ビジュアルリグレッションテスト  CSSはUIコンポーネントに定義されたスタイルだけでなく、ブラウザに読み込まれたCSS全てから影響を受けます。ヘッドレスブラウザに描画された内容をキャプチャし、キャプチャ画像を比較することで見た目のリグレッションが発生していないかを検証します。表示されたUIコンポーネントの画像比較にとどまらず、ユーザー操作を与えたことにより変化したUIコンポーネントの画像比較も可能です。

ビジュアルリグレッションテスト具体例

  • ボタンの見た目に、リグレッションがない
  • メニューバーを開いた状態に、リグレッションがない
  • 表示された画面に、リグレッションがない
図5 ビジュアルリグレッションテスト
図5 ビジュアルリグレッションテスト

テスト戦略モデル

 これまでに説明してきたテストの種類は、図6のようにいくつかの層に分類して考えることができます。上層のテストは忠実性の高いテスト(本物に近いテスト)になることが期待できます。初見では、忠実性の高いテストをたくさん揃えたほうが、よりよいテスト戦略となるように思えます。しかし、上層のテストほどメンテナンスの工数が必要とされ、実行時間がかかります。
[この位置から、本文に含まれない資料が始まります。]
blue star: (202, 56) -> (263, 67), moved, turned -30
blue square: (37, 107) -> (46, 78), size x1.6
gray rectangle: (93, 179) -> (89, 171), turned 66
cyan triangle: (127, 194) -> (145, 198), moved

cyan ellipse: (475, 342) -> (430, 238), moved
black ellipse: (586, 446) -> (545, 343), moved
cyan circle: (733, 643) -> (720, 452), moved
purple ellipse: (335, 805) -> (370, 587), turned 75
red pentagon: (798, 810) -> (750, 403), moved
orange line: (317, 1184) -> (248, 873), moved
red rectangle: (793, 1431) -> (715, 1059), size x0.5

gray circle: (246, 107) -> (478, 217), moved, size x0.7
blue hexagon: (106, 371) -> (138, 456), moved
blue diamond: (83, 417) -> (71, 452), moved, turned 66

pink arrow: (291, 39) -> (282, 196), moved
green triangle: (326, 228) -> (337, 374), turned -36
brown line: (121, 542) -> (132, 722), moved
 上層のテストは、実行するにあたり本物に近いテスト環境を揃えます。具体的には、テスト用に用意したDBサーバーを起動してセットアップするといった工程が必要になります。ほかにも、テストを実行する度に、連携する外部システムのレスポンスを全て待つ必要があります。

 このテストに必要な「コスト」は開発に与える影響が大きく、開発者間で十分に検討する必要があります。総じて「コスト配分」をどのように設計して最適化を行うかが、テスト戦略最大の検討事項となります。この検討事項に対してどう取り組むべきかについて、先人が提案したテスト戦略モデルを紹介します。

図6 テストの範囲とコストの相関関係
図6 テストの範囲とコストの相関関係

アイスクリームコーン型、テストピラミッド型

 上層のテストが多く書かれた「アイスクリームコーン」は、戦略モデルのアンチパターンとして参照されるモデル図です。運用コストが高いだけでなく、稀に失敗する不安定なテストがより多くのコストを必要とします。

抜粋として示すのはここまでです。